Guide
How to Get More Google Reviews
Most business owners chase a bigger total review count. Google's algorithm actually cares about something different — and the businesses that understand this beat competitors with 10x the reviews.
Review velocity beats review count
Review velocity is the rate at which your business gets new reviews over time — typically measured per week or per month. It tells Google two things a big historical count can't: that your business is active, and that real customers are still walking in the door.
A coffee shop with 80 reviews in the last 90 days will routinely outrank a competitor with 800 lifetime reviews but only 3 in the same window. Fresh activity signals relevance. Stale reviews signal a business that might have closed, changed hands, or slid in quality — and Google would rather send searchers somewhere that's clearly still operating.
Why this matters
- You don't need to catch up to a competitor's total review count to outrank them.
- A steady drip of new reviews is more valuable than a one-time burst.
- A single bad week hurts less when your velocity is high — recent positive reviews dilute the impact.
How to actually build velocity
Velocity comes from one thing: asking every customer, every visit. Not a campaign, not a monthly push — a habit. The single highest-leverage change most businesses can make is training their staff to ask for a review at the right moment, every time.
Research consistently finds that the majority of happy customers will leave a review if they're asked directly. The catch: almost nobody asks. That's your opening.
Training your staff to ask
The goal is to make asking feel as natural as saying “have a great day.” Here's what works:
1. Pick one moment in the customer journey.
The ask should happen at the peak of the experience — right after a compliment, right as you hand over the check, right when you confirm the appointment is done. Not at the end when they're already out the door. A consistent moment is easier to train than “sometime.”

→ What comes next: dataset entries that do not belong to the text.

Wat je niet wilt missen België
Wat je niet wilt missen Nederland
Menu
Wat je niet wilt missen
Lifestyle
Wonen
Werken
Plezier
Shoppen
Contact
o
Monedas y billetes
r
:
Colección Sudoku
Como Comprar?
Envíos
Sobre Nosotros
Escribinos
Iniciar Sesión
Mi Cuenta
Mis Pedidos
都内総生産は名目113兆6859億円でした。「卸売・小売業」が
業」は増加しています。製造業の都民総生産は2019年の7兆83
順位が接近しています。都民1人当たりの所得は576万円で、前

2. Give them the exact script.
Don't leave the words up to the individual. Something like: “If you have 10 seconds, would you mind leaving us a quick Google review? It really helps our small business.” Short, honest, specific. Post it where they can see it.
3. Remove every ounce of friction.
If the customer has to type your business name into Google Maps, you lost them. This is exactly what ProsperQR was built for: scan a ProsperQR stand, badge, or sticker and the customer lands directly in your Google review form — no search, no typing, no hunting for the right business. Put one on the counter, one on every table, one on the back of each receipt. The fewer taps, the higher the conversion.

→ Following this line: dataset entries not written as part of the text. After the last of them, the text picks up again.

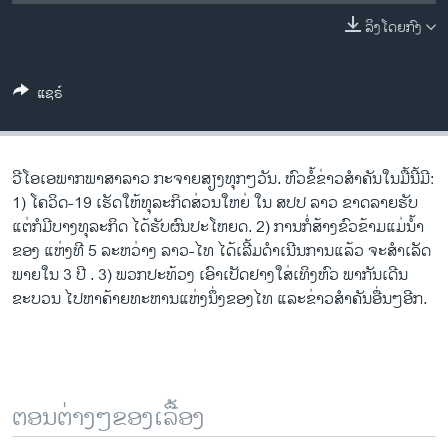
ວິທະຍາສາດ-ເທັກໂນໂລຈີ
ລິງໂດຍກົງ
ທຸລະກິດ
ພາສາອັງກິດ
ແຊຣ໌
ວີດີໂອ
ສຽງ
ວີໂອເອພາກພາສາລາວ ກະຈາຍສຽງທຸກໆວັນ. ຫົວຂໍ້ຂ່າວສໍາຄັນໃນມື້ນີ້ມີ:
ລາຍການກະຈາຍສຽງ
1) ໂຄວິດ-19 ເຮັດໃຫ້ທຸລະກິດສ່ວນໃຫຍ່ ໃນ ສປປ ລາວ ຂາດລາຍຮັບ
ຕິດຕາມພວກເຮົາ ທີ່
ແຕ່ກໍມີບາງທຸລະກິດ ໄດ້ຮັບຜົນປະໂຫຍດ. 2) ການກໍ່ສ້າງຂົວຂ້າມແມ່ນ້ຳ
ລາຍງານ
ຂອງ ແຫ່ງທີ 5 ລະຫວ່າງ ລາວ-ໄທ ໄດ້ເລີ້ມດຳເນີນການແລ້ວ ຈະສຳເລັດ
ພາຍໃນ 3 ປີ . 3) ພວກປະທ້ວງ ເອົາເປັດຢາງໃສ່ເທິງຫົວ ພາກັນເດີນ
ຂະບວນ ໄປຫາຄ້າຍທະຫານແຫ່ງນຶ່ງຂອງໄທ ແລະຂ່າວສໍາຄັນອື່ນໆອີກ.
ພາສາຕ່າງໆ
ຕອນຕ່າງໆຂອງເລື້ອງ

4. Role-play it during onboarding.
Nobody loves this, but five minutes of practicing the ask out loud during training removes the awkwardness. The first real ask is the hardest; the hundredth is muscle memory.
5. Make the results visible.
Put the week's new reviews on a board in the back of house. ProsperQR sends you a weekly performance text every Sunday with the new reviews that came in — screenshot it, print it, tape it up. When staff can see their name come up in a five-star comment, asking stops feeling like a chore and starts feeling like a win.
When staff don't comply
Here's the harder part. You'll roll this out, it'll work for a week, and then asking will quietly die. This is normal. It doesn't mean your staff are bad — it means there's no feedback loop keeping the habit alive. Here's how to restore it:
Find out why, don't assume laziness.
The most common reasons staff stop asking are: they feel awkward, they forgot, they think the customer already did it, or they don't believe it matters. Each one has a different fix. Ask — in a one-on-one, not a group meeting.

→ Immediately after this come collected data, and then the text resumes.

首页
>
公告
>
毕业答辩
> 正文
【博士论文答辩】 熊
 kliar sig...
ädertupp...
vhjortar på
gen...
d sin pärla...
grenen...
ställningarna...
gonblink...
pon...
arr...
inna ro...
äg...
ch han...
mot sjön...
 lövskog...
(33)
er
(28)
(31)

Measure individual output, not team output.
If you only look at the team's total weekly reviews, the people who ask every time get credit for the people who don't. ProsperQR lets you name each device — give every employee their own stand or badge, and your weekly report shows which team members are actually driving reviews and which customers mentioned them by name. The accountability alone usually fixes half the problem.
Create a small, frequent incentive.
Not a year-end bonus — something weekly. A gift card for whoever drives the most reviews. Lunch on the house when the team hits a weekly target. Small, fast, visible rewards beat big distant ones for habit formation.
Celebrate every review publicly.
Read new five-star reviews out loud at the start of each shift. ProsperQR surfaces employee mentions automatically in the weekly report, so you don't have to hunt through the reviews looking for names. Tag the person. This takes thirty seconds and does more for buy-in than any memo.
Model it yourself.
If the owner or manager is also on the floor asking customers for reviews, nobody can credibly say it's beneath them. If you won't do it, they won't either.
Escalate quietly, never publicly.
If one person is still not asking after all of the above, handle it as a performance conversation, not a group shaming. With per-employee ProsperQR devices you'll have the numbers in front of you: “Hey, I noticed your stand hasn't had any scans this week — is something making that hard?” Almost always, the answer is fixable.
The short version
- Chase review velocity, not lifetime review count.
- Ask every customer, at the same moment, with the same words.
- Put a ProsperQR stand, badge, or sticker wherever the ask happens — one tap straight into the review form beats any Google search.
- Give every employee their own named ProsperQR device so individual effort shows up in your weekly report.
- Use ProsperQR's weekly performance text to keep the feedback loop alive — fresh reviews on the wall, employee mentions called out, velocity trending the right direction.